Contempló al hombre corpulento que retrocedía hacia las puertas. Importaba poco, seguían amenazados por su pistola. Martin deslizó la mano hasta su bolsillo y palpó la enorme arma de Kevin. El hombre lo vio pero no hizo nada. Tenía que abrir aquella puerta, correr los cerrojos, para poder escapar.

Martin se había dado cuenta enseguida de que la pistola de Kevin no era de verdad. Mediante el mismo proceso de reconocimiento y razonamiento, ya que no por experiencia, supo que la pistola de aquel muchacho tampoco era de verdad. El reloj de pared que había sobre los cajeros, tras la cabeza del muchacho, indicaba que eran las nueve y cuarenta y dos. ¡Con qué rapidez había sucedido todo! Sólo media hora antes él se hallaba en aquel garaje. Sólo cuarenta minutos antes había encontrado la reproducción en la cartera de su hijo y la había confiscado.

Se metió la mano en el bolsillo, sacó la pistola de Kevin y gritó:

– ¡Tirad las pistolas!

El muchacho volvió la cabeza lentamente y le miró. Una mujer ahogó un sollozo. La pequeña y frágil pistola que empuñaba el muchacho pareció temblar. Martin oyó que la puerta principal golpeaba la pared al abrirse. No oyó marcharse al hombre, al hombre que llevaba la pistola de verdad, pero sabía que se había marchado. Una ráfaga de aire barrió el banco. La puerta de cristal se cerró de golpe. El muchacho se quedó mirando a Martin con ojos extrañamente impenetrables, quizá drogados, sosteniendo su pistola como si en cualquier momento pudiera dejarla caer, como si estuviera realizando una prueba para ver hasta qué punto podía dejarla suspendida de un dedo antes de que cayera.

Alguien entró en el banco. La puerta de cristal se abrió hacia adentro. Martin gritó:

– ¡Atrás! ¡Llame a la policía! ¡Enseguida! Se ha producido un atraco.

Dio un paso al frente, hacia el muchacho. Sería fácil, era fácil, el verdadero peligro había pasado. Apuntaba con su pistola al muchacho y éste temblaba. Martin pensó: «¡Lo habré hecho yo, yo solo, Dios mío!».

El muchacho apretó el gatillo y una bala le atravesó el corazón.

Martin cayó. No se dobló, sino que se desplomó en el suelo como si las rodillas le hubieran flaqueado. Le salió sangre por la boca. No emitió ningún ruido más que una débil tos. Su cuerpo se doblegó, como en una película, a cámara lenta; con las manos agarró el aire, pero con movimientos débiles y elegantes, y poco a poco se derrumbó hasta quedar completamente inmóvil, con la vista fija hacia arriba sin ver el techo abovedado del banco.

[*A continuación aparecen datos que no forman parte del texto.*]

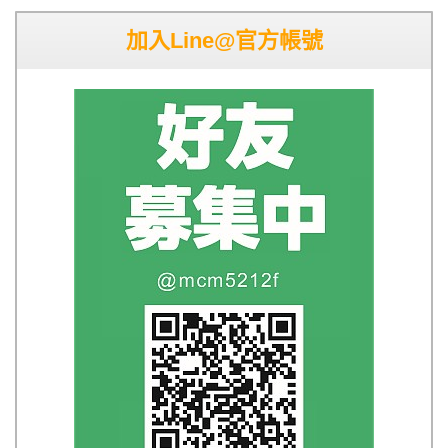
加入Line@官方帳號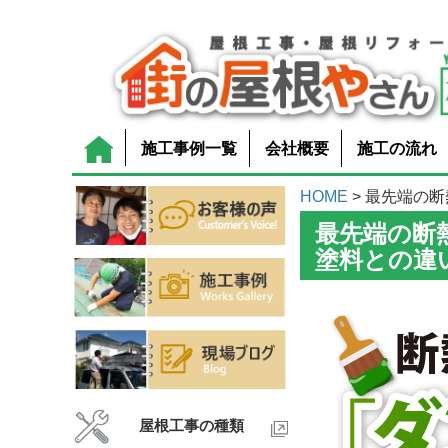
施工事例一覧
会社概要
施工の流れ
HOME
> 最先端の断
最先端の断
塗料との違
屋根工事の種類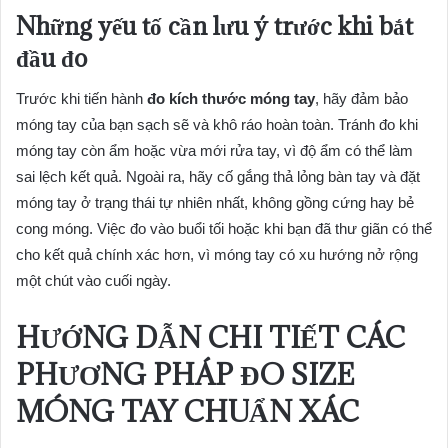
Những yếu tố cần lưu ý trước khi bắt
đầu đo
Trước khi tiến hành
đo kích thước móng tay
, hãy đảm bảo
móng tay của bạn sạch sẽ và khô ráo hoàn toàn. Tránh đo khi
móng tay còn ẩm hoặc vừa mới rửa tay, vì độ ẩm có thể làm
sai lệch kết quả. Ngoài ra, hãy cố gắng thả lỏng bàn tay và đặt
móng tay ở trạng thái tự nhiên nhất, không gồng cứng hay bẻ
cong móng. Việc đo vào buổi tối hoặc khi bạn đã thư giãn có thể
cho kết quả chính xác hơn, vì móng tay có xu hướng nở rộng
một chút vào cuối ngày.
HƯỚNG DẪN CHI TIẾT CÁC
PHƯƠNG PHÁP ĐO SIZE
MÓNG TAY
CHUẨN XÁC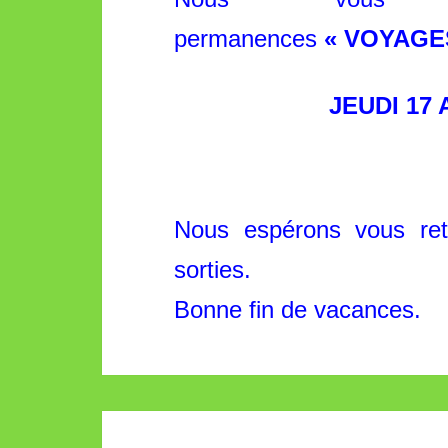
permanences
« VOYAGE
JEUDI 17 A
Nous espérons vous ret
sorties.
Bonne fin de vacances.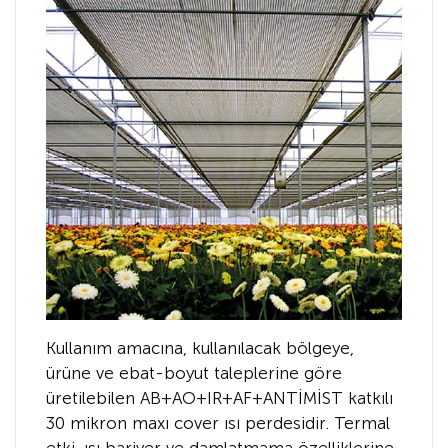
Kullanım amacına, kullanılacak bölgeye,
ürüne ve ebat-boyut taleplerine göre
üretilebilen AB+AO+IR+AF+ANTİMİST katkılı
30 mikron maxı cover ısı perdesidir. Termal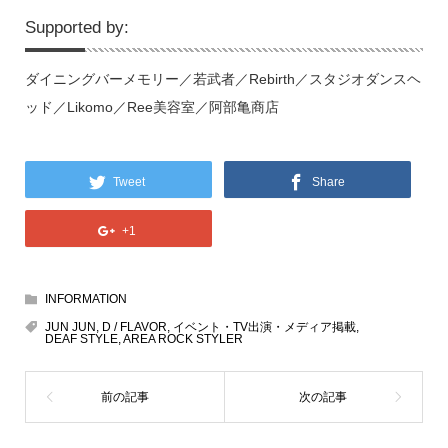
Supported by:
ダイニングバーメモリー／若武者／Rebirth／スタジオダンスヘ
ッド／Likomo／Ree美容室／阿部亀商店
Tweet
Share
+1
INFORMATION
JUN JUN
,
D / FLAVOR
,
イベント・TV出演・メディア掲載
,
DEAF STYLE
,
AREA ROCK STYLER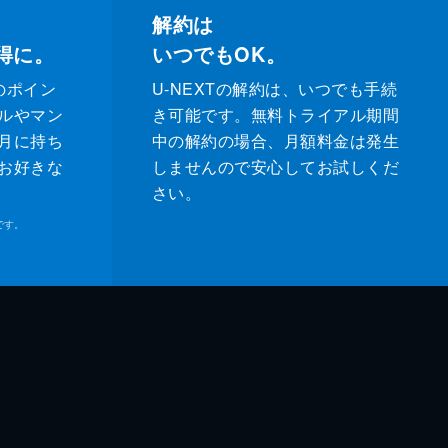
解約は
得に。
いつでもOK。
のポイン
U-NEXTの解約は、いつでも手続
ルやマン
き可能です。無料トライアル期間
月に持ち
中の解約の場合、月額料金は発生
お好きな
しませんので安心してお試しくだ
さい。
です。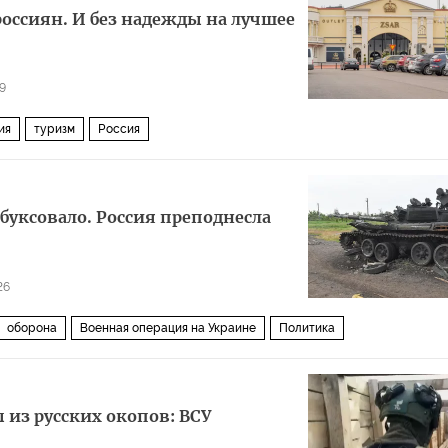
россиян. И без надежды на лучшее
9
ия
туризм
Россия
буксовало. Россия преподнесла
26
оборона
Военная операция на Украине
Политика
из русских окопов: ВСУ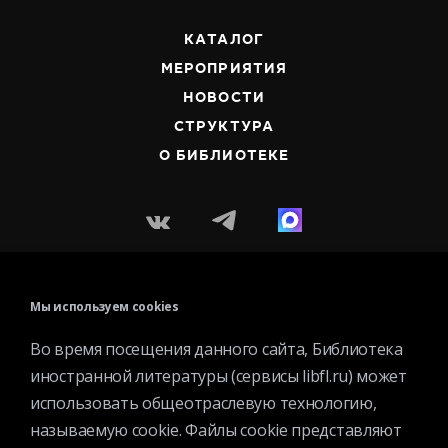
КАТАЛОГ
МЕРОПРИЯТИЯ
НОВОСТИ
СТРУКТУРА
О БИБЛИОТЕКЕ
Контактная информация
Мы используем cookies
Вакансии
Во время посещения данного сайта, Библиотека
Услуги
иностранной литературы (сервисы libfl.ru) может
История библиотеки
использовать общеотраслевую технологию,
Спецпроекты
называемую cookie. Файлы cookie представляют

Por un momento todo quedó en silencio; luego, la gente empezó a gritar y chillar. Se agolparon en torno al hombre agonizante. Brian Prince, el director del banco, salió del despacho de atrás y con él salieron algunos miembros del personal. Ram Gopal ya estaba al teléfono. El bebé prorrumpió en desesperado y desgarrador llanto mientras su madre chillaba y farfullaba y rodeaba con sus brazos al niño. Sharon Fraser, que conocía a Martin, se acercó a él y se arrodilló a su lado, llorando y retorciéndose las manos, pidiendo a gritos justicia.